El exrehén de Gaza Rom Braslavski escribió el domingo una publicación en Facebook detallando el trato que ha recibido de los funcionarios de Israel desde su liberación.

"El Ministerio de Defensa, el gobierno, la Oficina de Rehenes, la policía y todos los organismos gubernamentales me están ignorando abrumadoramente, filtrando mis llamadas y escribiéndome que es tarde".

Braslavski explicó que desde su regreso a casa, ni el Primer Ministro Benjamin Netanyahu ni el Ministro de Seguridad Nacional Itamar Ben-Gvir se han puesto en contacto con él, afirmando que solo sintió "desprecio" por parte del gobierno.

"Seiscientos mil shekels. Esa es la subvención que recibe un sobreviviente de un cautiverio de Hamas después de dos años. Justo una vergüenza, y Netanyahu o Ben-Gvir todavía no han contactado. NADA," escribió.

"Así que para todos los que son rápidos en el teclado y responden a campañas de rehenes con: '¿Por qué donarles,' 'Son extorsionadores,' 'Sus familias son ladrones,' '¿Por qué donarles, el estado les da suficiente,' bueno, aquí estoy rompiendo todos sus estigmas: El estado no da lo suficiente. El Ministerio de Defensa y el estado se están riendo en nuestras caras," escribió Braslavski.

'No es trabajo del pueblo; es trabajo del estado'


"¡Gracias a ti se han recaudado millones para todos los rehenes! Lo cual no es trabajo del pueblo; es trabajo del estado".

Braslavski explicó que desde su regreso del cautiverio de Hamas sufre de ataques de pánico extremos todos los días.

"Tengo alrededor de 10 ataques de pánico al día. Ataques de pánico que implican latidos cardíacos muy rápidos, sudoración, tartamudeo, temblores e incluso gritos y violencia", explicó, añadiendo que su sufrimiento va "mucho más allá del Trastorno de Estrés Postraumático".

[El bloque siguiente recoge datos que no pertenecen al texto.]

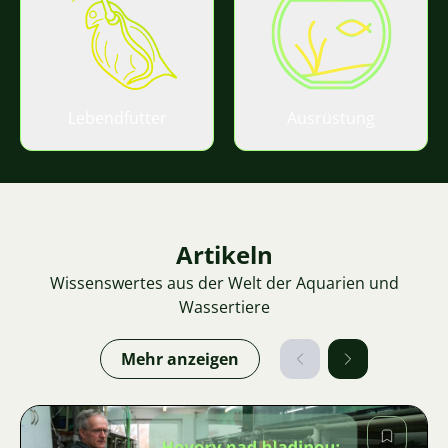
Lebendfutter
Ausrüstung
Artikeln
Wissenswertes aus der Welt der Aquarien und
Wassertiere
Mehr anzeigen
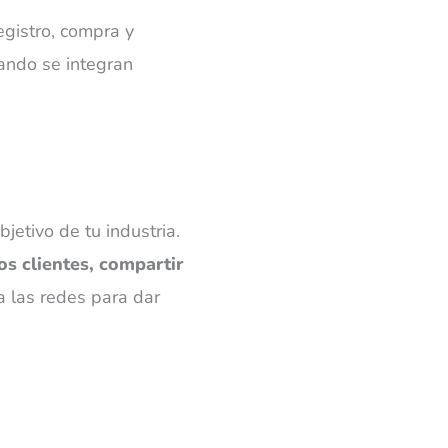
egistro, compra y
uando se integran
jetivo de tu industria.
os clientes, compartir
a las redes para dar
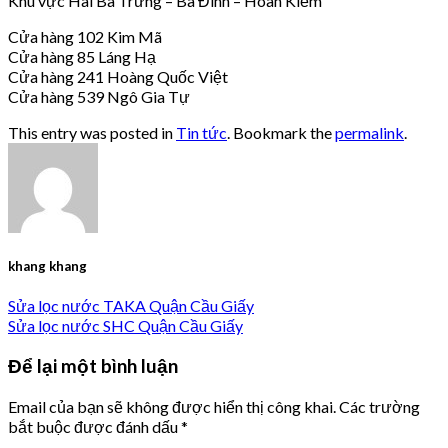
Khu vực Hai Bà Trưng – Ba Đình – Hoàn Kiếm
Cửa hàng 102 Kim Mã
Cửa hàng 85 Láng Hạ
Cửa hàng 241 Hoàng Quốc Việt
Cửa hàng 539 Ngô Gia Tự
This entry was posted in
Tin tức
. Bookmark the
permalink
.
khang khang
Sửa lọc nước TAKA Quận Cầu Giấy
Sửa lọc nước SHC Quận Cầu Giấy
Để lại một bình luận
Email của bạn sẽ không được hiển thị công khai.
Các trường
bắt buộc được đánh dấu
*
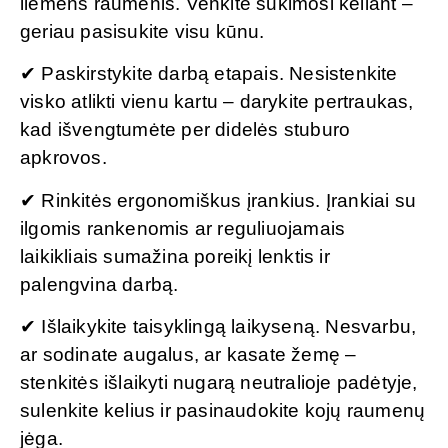
liemens raumenis. Venkite sukimosi keliant –
geriau pasisukite visu kūnu.
✔ Paskirstykite darbą etapais. Nesistenkite
visko atlikti vienu kartu – darykite pertraukas,
kad išvengtumėte per didelės stuburo
apkrovos.
✔ Rinkitės ergonomiškus įrankius. Įrankiai su
ilgomis rankenomis ar reguliuojamais
laikikliais sumažina poreikį lenktis ir
palengvina darbą.
✔ Išlaikykite taisyklingą laikyseną. Nesvarbu,
ar sodinate augalus, ar kasate žemę –
stenkitės išlaikyti nugarą neutralioje padėtyje,
sulenkite kelius ir pasinaudokite kojų raumenų
jėga.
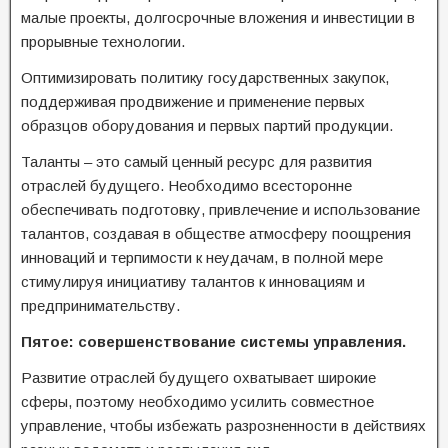
малые проекты, долгосрочные вложения и инвестиции в
прорывные технологии.
Оптимизировать политику государственных закупок,
поддерживая продвижение и применение первых
образцов оборудования и первых партий продукции.
Таланты – это самый ценный ресурс для развития
отраслей будущего. Необходимо всесторонне
обеспечивать подготовку, привлечение и использование
талантов, создавая в обществе атмосферу поощрения
инноваций и терпимости к неудачам, в полной мере
стимулируя инициативу талантов к инновациям и
предпринимательству.
Пятое: совершенствование системы управления.
Развитие отраслей будущего охватывает широкие
сферы, поэтому необходимо усилить совместное
управление, чтобы избежать разрозненности в действиях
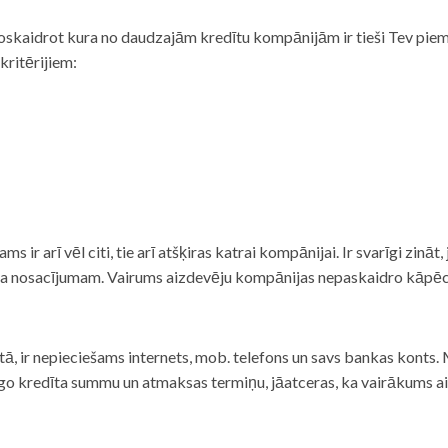
noskaidrot kura no daudzajām kredītu kompānijām ir tieši Tev piemē
 kritērijiem:
tams ir arī vēl citi, tie arī atšķiras katrai kompānijai. Ir svarīgi zin
nta nosacījumam. Vairums aizdevēju kompānijas nepaskaidro kāpēc t
ā, ir nepieciešams internets, mob. telefons un savs bankas konts. Ma
dzīgo kredīta summu un atmaksas termiņu, jāatceras, ka vairākums a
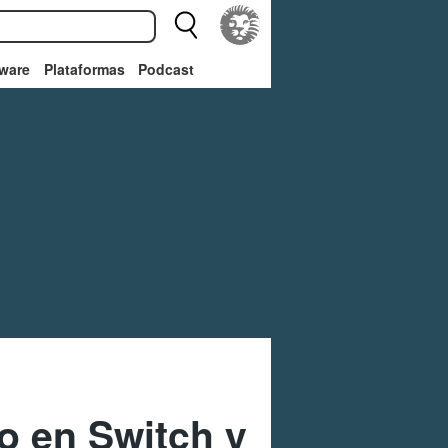
ware
Plataformas
Podcast
o en Switch y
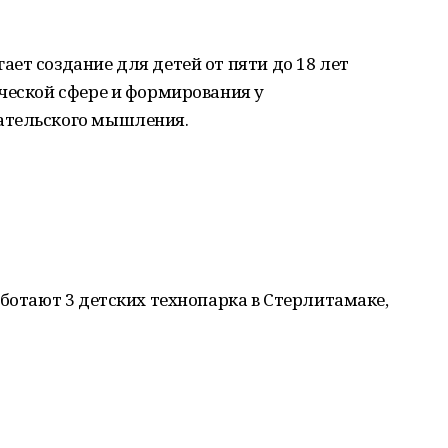
ет создание для детей от пяти до 18 лет
ческой сфере и формирования у
ательского мышления.
аботают 3 детских технопарка в Стерлитамаке,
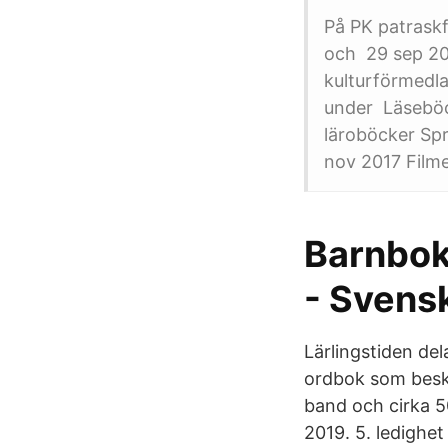
På PK patraskf
och 29 sep 20
kulturförmedla
under Läseböc
läroböcker Sp
nov 2017 Filme
Barnboke
- Svens
Lärlingstiden de
ordbok som beskri
band och cirka 5
2019. 5. ledighet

A pesar de su agitación, Braslavski concluyó agradeciendo al pueblo de Israel por su continuo apoyo durante su recuperación.

"Ustedes son mi fuerza, son lo que me da la energía y el combustible para continuar el camino de vuelta a la vida. ¡Prometo que no dejaré que nada me rompa, nada! Los quiero, Pueblo de Israel".